In any case, Aeschylus uses a split chorus to depict two opposing parties, one in favor of war and the other pacifistic. This thematic division reflects Aeschylus’ observation of the civil strife in Persia following their defeat at Salamis. Such an interweaving of the two halves of a theatrical Greek chorus with the struggle between two real-life opposing political groups demonstrates that, for Aeschylus, tragedy centers around power struggles. Thanks to his firsthand wartime experience, the playwright was well-suited to depict such struggles.
Such a focus on power is not limited to the historically inspired Persians, however. The Oresteia, centered on the curse upon the House of Atreus as seen through Agamemnon, Clytemnestra, and Orestes, explores the role of a ruler, the existence of military opposition, and the legality of leadership, issues with which Aeschylus was familiar due to his military service and observations of post-Persian War politics in Athens.
Much of Agamemnon has an air of uncertainty due to the long-gone nature of the city’s sovereign, only for that void to be filled by the usurping Clytemnestra and her lover, Aesgisthus. Such usurpation means havoc for the land until Orestes avenges his father’s murder and is ultimately exonerated by a court of law. Power changes hands from a military monarch to a pair of usurpers before finally resting with a man who is declared innocent according to rule of law. This theme of the relationship between martial strength and political power is also explored in Aeschylus’s lost Theban trilogy, which was written while two leadership parties of Athens—led by Themistocles and Cimon, respectively—were in conflict regarding how to deal with Sparta following the Persian Wars. War and its aftermath provided much fuel for the fire of Aeschylus’s examination of power.

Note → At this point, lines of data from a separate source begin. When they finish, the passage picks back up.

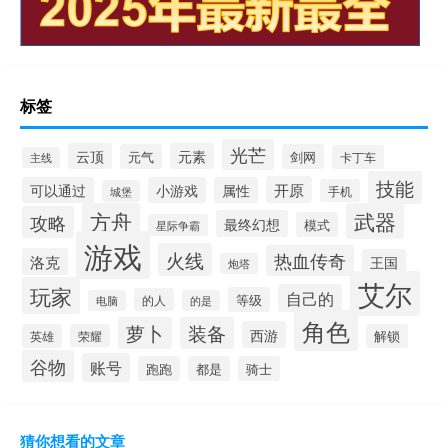
标签
光芒
云顶
元素
元气
剑网
卡丁车
主线
技能
开原
可以通过
小游戏
属性
手机
城堡
方舟
武器
攻略
最终幻想
模式
星际争霸
游戏
火线
热血传奇
洛克
王国
炮塔
艾尔
玩家
自己的
等级
的人
电脑
的是
角色
萝卜
装备
西游
英雄
荣耀
解锁
谷物
账号
跑跑
都是
骑士
猜你想看的文章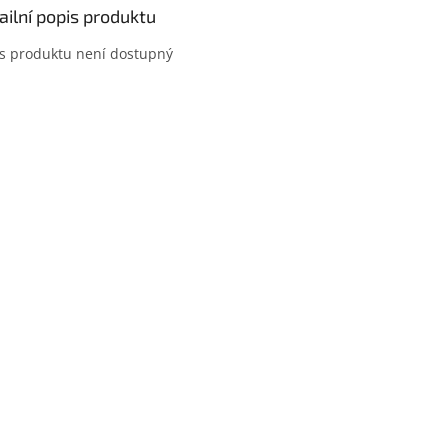
ailní popis produktu
s produktu není dostupný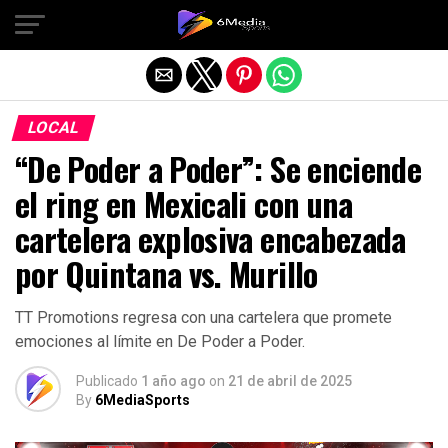
Salir de la versión móvil
LOCAL
“De Poder a Poder”: Se enciende
el ring en Mexicali con una
cartelera explosiva encabezada
por Quintana vs. Murillo
TT Promotions regresa con una cartelera que promete
emociones al límite en De Poder a Poder.
Publicado
1 año ago
on
21 de abril de 2025
By
6MediaSports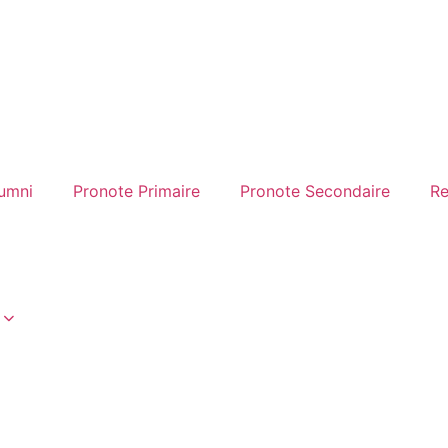
umni
Pronote Primaire
Pronote Secondaire
Re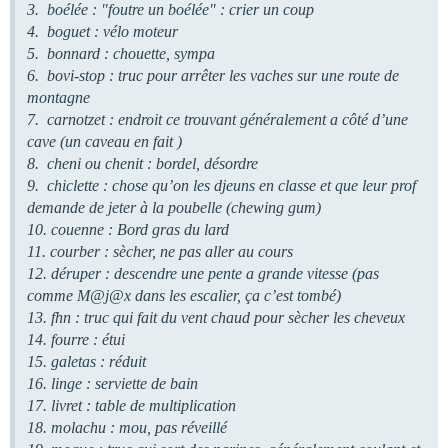
3. boélée : "foutre un boélée" : crier un coup
4. boguet : vélo moteur
5. bonnard : chouette, sympa
6. bovi-stop : truc pour arrêter les vaches sur une route de
montagne
7. carnotzet : endroit ce trouvant généralement a côté d’une
cave (un caveau en fait )
8. cheni ou chenit : bordel, désordre
9. chiclette : chose qu’on les djeuns en classe et que leur prof
demande de jeter à la poubelle (chewing gum)
10. couenne : Bord gras du lard
11. courber : sècher, ne pas aller au cours
12. déruper : descendre une pente a grande vitesse (pas
comme M@j@x dans les escalier, ça c’est tombé)
13. fhn : truc qui fait du vent chaud pour sècher les cheveux
14. fourre : étui
15. galetas : réduit
16. linge : serviette de bain
17. livret : table de multiplication
18. molachu : mou, pas réveillé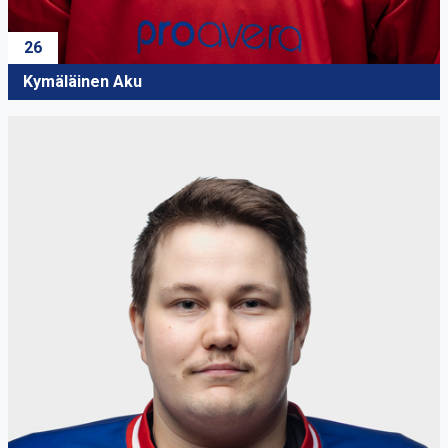
26
Kymäläinen Aku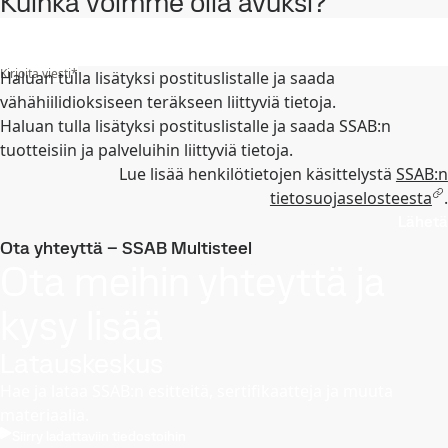
Kuinka voimme olla avuksi?
Kirjoita viesti
*
Haluan tulla lisätyksi postituslistalle ja saada
vähähiilidioksiseen teräkseen liittyviä tietoja.
Haluan tulla lisätyksi postituslistalle ja saada SSAB:n
tuotteisiin ja palveluihin liittyviä tietoja.
Lue lisää henkilötietojen käsittelystä
SSAB:n
tietosuojaselosteesta
.
Lähetä
Ota yhteyttä – SSAB Multisteel
Ota meihin yhteyttä ja
kysy lisää
Latauskeskus
Hae ja lataa SSAB:n esitteitä, sertifikaatteja ja muuta
materiaalia.
Siirry ladattaviin tiedostoihin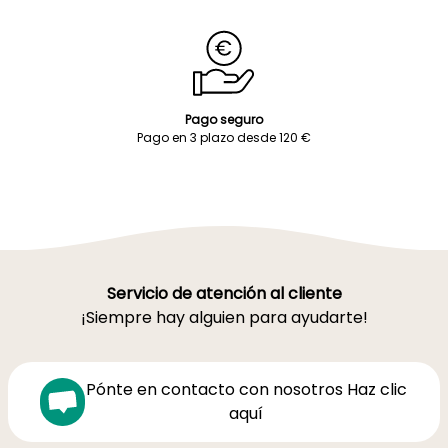
Pago seguro
Pago en 3 plazo desde 120 €
Servicio de atención al cliente
¡Siempre hay alguien para ayudarte!
Pónte en contacto con nosotros Haz clic
aquí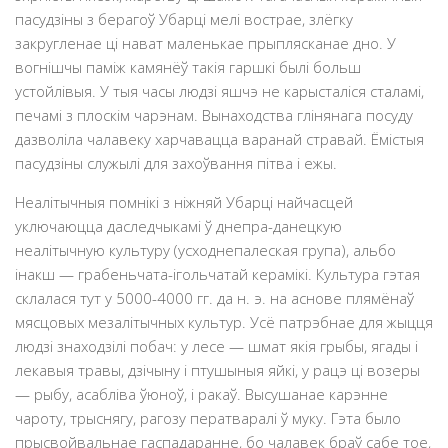
пасудзіны з берагоў Убарцi мелі вострае, злёгку
закругленае цi нават маленькае прыплясканае дно. У
вогнішчы паміж камянёў такія гаршкі былі больш
устойлівыя. У тыя часы людзі яшчэ не карысталіся сталамі,
печамі з плоскім чарэнам. Вынаходства глінянага посуду
дазволіла чалавеку харчавацца варанай стравай. Ёмістыя
пасудзіны служылі для захоўвання пітва і ежы.
Неалiтычныя помнiкi з нiжняй Убарцi найчасцей
уключаюцца даследчыкамi ў днепра-данецкую
неалiтычную культуру (усходнепалеская група), альбо
інакш — грабеньчата-ігольчатай керамікі. Культура гэтая
склалася тут у 5000-4000 гг. да н. э. на аснове плямёнаў
мясцовых мезалітычных культур. Усё патрэбнае для жыцця
людзі знаходзілі побач: у лесе — шмат якія грыбы, ягады і
лекавыя травы, дзічыну і птушыныя яйкі, у рацэ ці возеры
— рыбу, асабліва ўюноў, і ракаў. Высушанае карэнне
чароту, трыснягу, рагозу ператваралі ў муку. Гэта было
прысвойвальнае гаспадаранне, бо чалавек браў сабе тое,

In addition to sharpening his focus on authority in the military and political spheres, his firsthand observations also gave Aeschylus the opportunity to introduce the tension between realism and idealism in his works. The playwright was not limited to his imagination when describing the realities of war. The conflicts of Aeschylus’s times enabled him to imbue his plays with lyrical descriptions of warriors, battles, and bloodshed, all of which the playwright saw for himself.
Aeschylus’s Athens idealized both military defense and conquest. Yet Aeschylus does not shy away from gritty details in favor of abstract ideals. Instead, he uses his experienced, well-informed eye for detail to draw the attention of his audience to things that they would not necessarily notice if they were to hear the story only from a civilian propagandist. He includes the other more contemptible, inglorious aspects of warfare. The readers and hearers may cheer for the glory of their country, but Aeschylus ensures that they must then confront the realities of exactly how that glory is won.
At one moment, Aeschylus can evince a trust in the greater purpose of warfare, writing that “The city of Athena will be rescued by the gods” and describing a battle cry at Marathon calling for the liberation of “the fatherland,” as well as children, women, homes, and ancestral graves. Any Greek parent would be proud to hear their children show such patriotism in defiance of the enemy. At another moment, Aeschylus can unflinchingly describe the gory slaughter of trapped Persians at Salamis: “And we [Persians] were trapped without a thing to do…In the end they rushed upon us as one, striking us, hacking like meat / Our unhappy limbs until the lives of all were utterly destroyed”. For Aeschylus, eloquent idealism and blunt realism lie within the same poetic bosom. Thus, real-life experience serves to elevate the playwright’s art.